Controlled-Release Paroxetine in the Treatment of Patients With Social Anxiety Disorder

Ulla Lepola, MD; Bettina Bergtholdt, MD; Jane St. Lambert, PhD; Katherine L. Davy, MSc; and Lee Ruggiero, BS

Published: February 1, 2004

Article Abstract

Background: This double-blind, placebo-controlled, flexible-dose study was conducted to investigate the efficacy and tolerability of the controlled-release (CR) formulation of paroxetine in adults with social anxiety disorder.

Method: Outpatients with a primary diagnosis of social anxiety disorder according to DSM-IV criteria entered a 1-week, single-blind, placebo run-in period. Eligible patients were randomly assigned to receive paroxetine CR (flexible dose of 12.5-37.5 mg/day) or placebo for 12 weeks of treatment. The primary efficacy measures were the change from baseline in Liebowitz Social Anxiety Scale (LSAS) score and the proportion of responders based on Clinical Global Impressions (CGI)-Global Improvement scale score. Data were gathered from September 2001 to July 2002.
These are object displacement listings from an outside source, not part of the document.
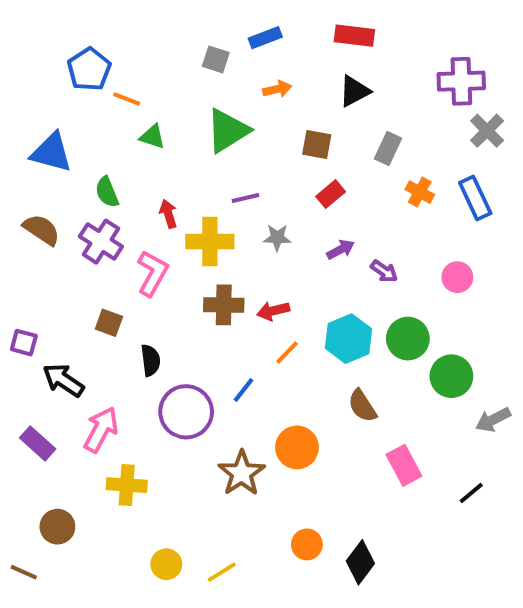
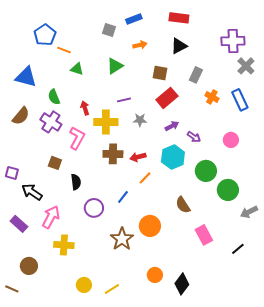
green triangle: (228, 131) -> (115, 66), size x0.7
red rectangle: (331, 194) -> (167, 98), size x1.5
brown semicircle: (42, 230) -> (21, 116), turned 96
cyan hexagon: (348, 339) -> (173, 157), moved
purple circle: (186, 412) -> (94, 208), size x0.7

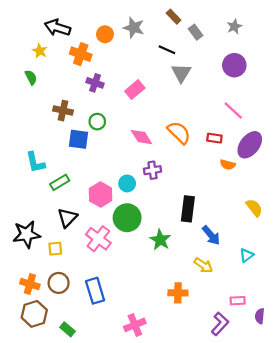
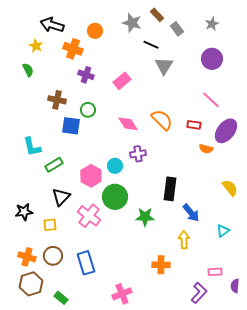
gray star: (134, 28) -> (132, 23), moved
black star: (27, 234) -> (24, 212), size x0.7
green star: (160, 240) -> (145, 217), turned -30
yellow arrow: (203, 265) -> (184, 240), turned -126

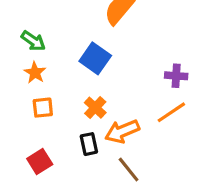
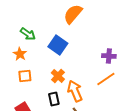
green arrow: (33, 41) -> (28, 34), moved
orange arrow: (122, 131) -> (75, 91), turned 90

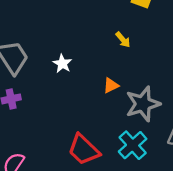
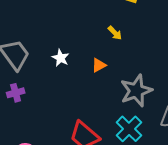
orange triangle: (111, 85) -> (99, 65), moved

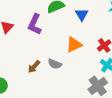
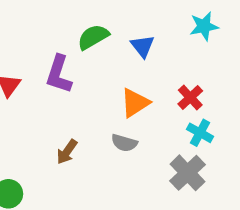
gray semicircle: (55, 64) -> (124, 143), moved

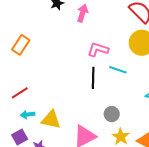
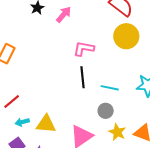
pink arrow: (82, 13) -> (64, 14), turned 30
cyan line: (118, 70) -> (110, 88), moved

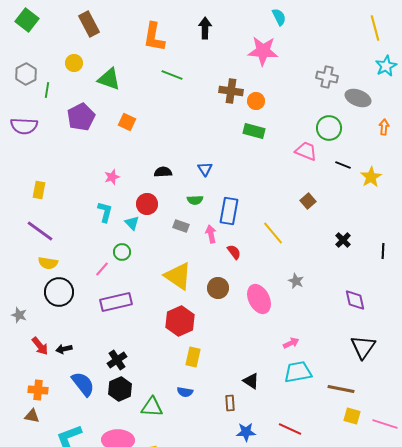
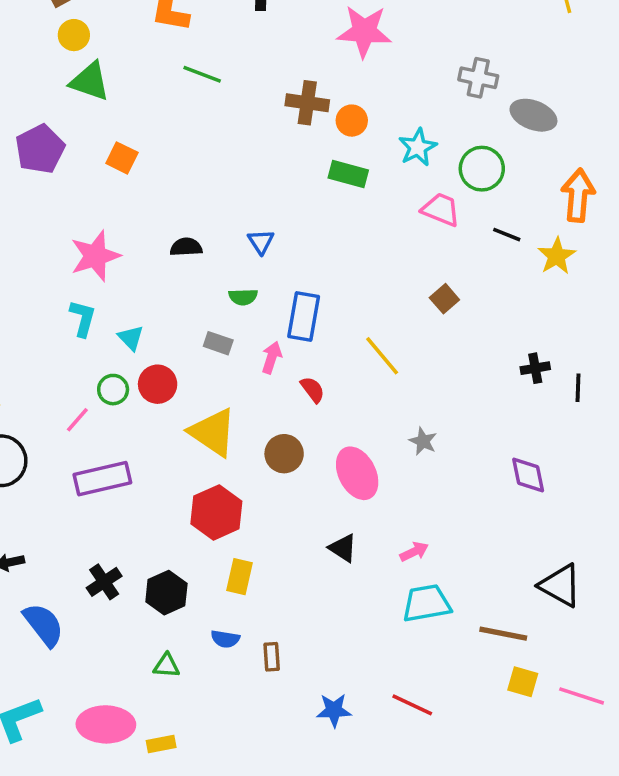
yellow circle: (74, 63) -> (74, 35), moved
cyan star: (386, 66) -> (418, 147), moved
orange arrow: (384, 127) -> (578, 195), moved, size x1.8
pink star: (112, 177) -> (95, 256), size x1.8
red circle: (147, 204) -> (158, 384), moved
pink arrow: (211, 234) -> (272, 357), turned 30
black cross: (343, 240) -> (535, 368), moved, turned 35
black triangle: (363, 347) -> (560, 585), moved, turned -36
black triangle: (251, 381) -> (343, 548), moved
black hexagon: (120, 389) -> (166, 593), moved
brown rectangle: (230, 403) -> (272, 657), moved
green triangle: (152, 407) -> (166, 666), size x0.7

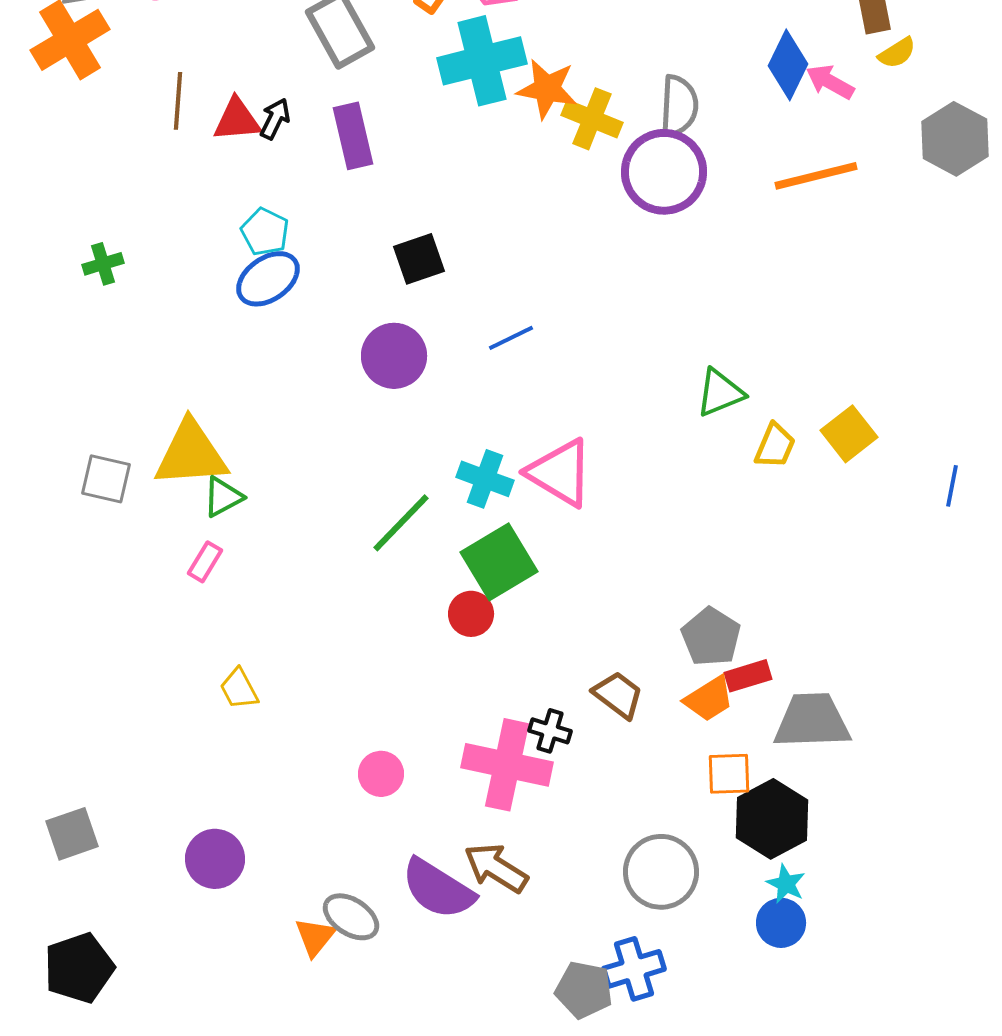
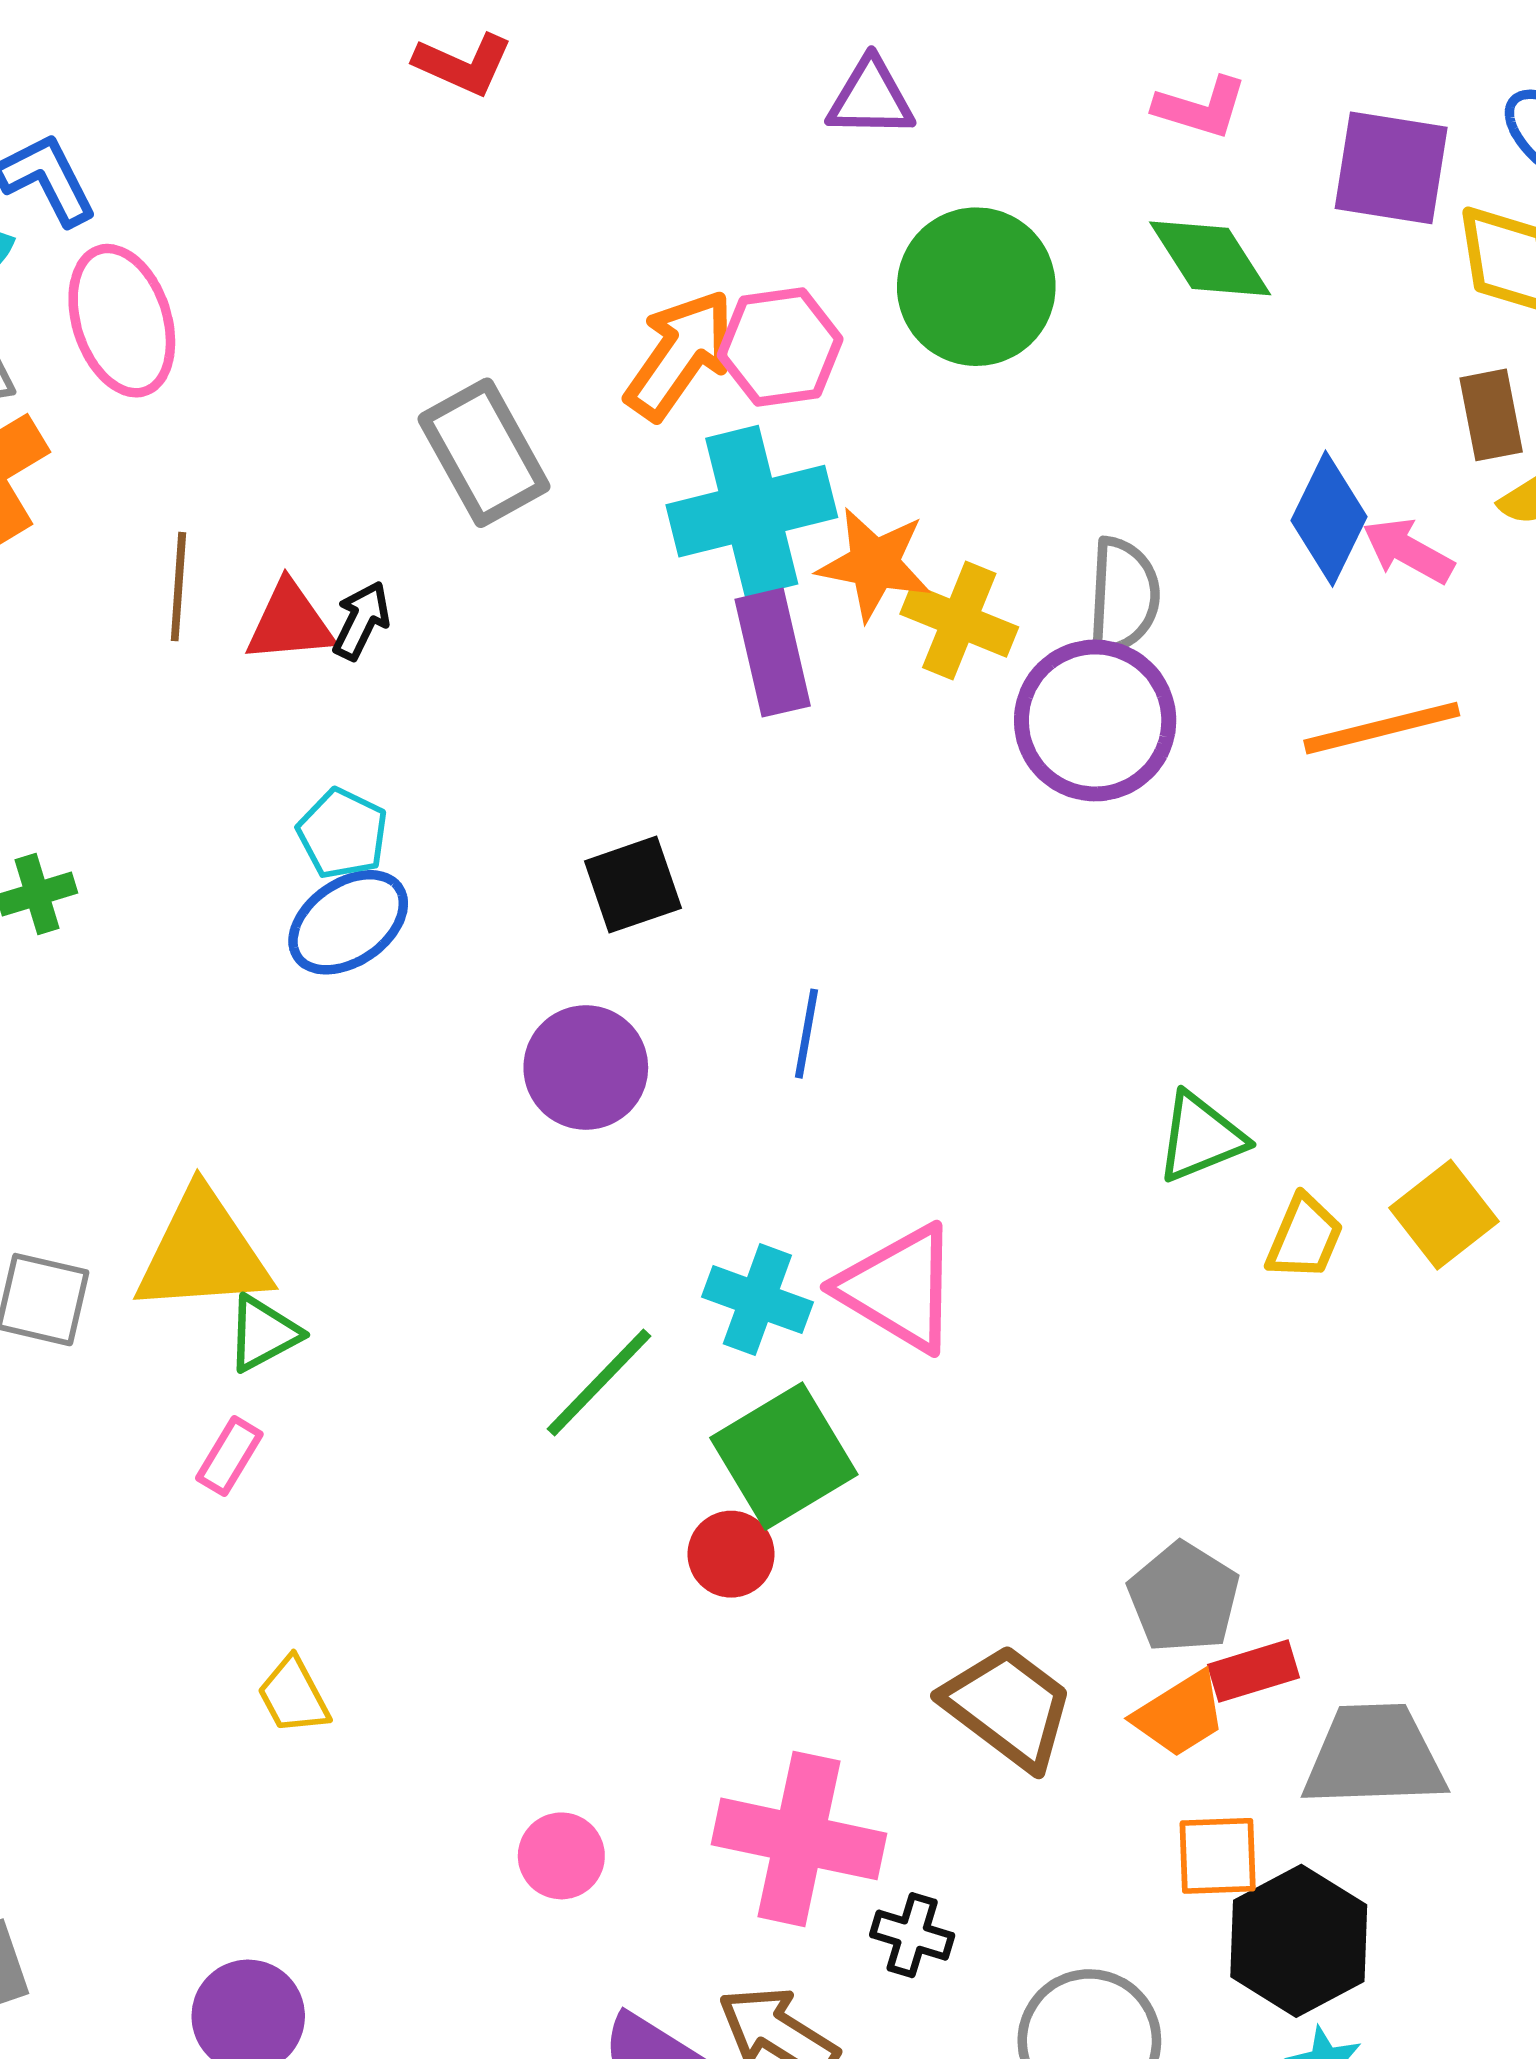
purple rectangle: (353, 136) -> (773, 653), moved
blue line: (511, 338) -> (806, 1034), turned -54
brown trapezoid: (618, 695) -> (1008, 1707), size x1.4
black cross: (550, 731) -> (912, 1935), moved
Results: The intent-to-treat population consisted of 186 patients randomly assigned to paroxetine CR and 184 patients randomly assigned to placebo. Statistically significant differences in favor of paroxetine CR compared with placebo were observed in the change from baseline to week 12 last-observation-carried-forward (LOCF) dataset in LSAS total score (difference = -13.33, 95% confidence interval [CI] = -18.25 to -8.41, p < .001). In the CGI-Global Improvement responder analysis, 57.0% of patients treated with paroxetine CR achieved response (very much improved or much improved), compared with 30.4% of patients treated with placebo at week 12 LOCF (odds ratio = 3.12, 95% CI = 2.01 to 4.83, p < .001). Dropout rates due to adverse events were low and comparable in both treatment groups.

Conclusion: Paroxetine CR effectively treated the symptoms associated with social anxiety disorder and was well tolerated, with few patients stopping treatment due to adverse events. This favorable tolerability profile may enable more patients to experience the benefits of effective therapy.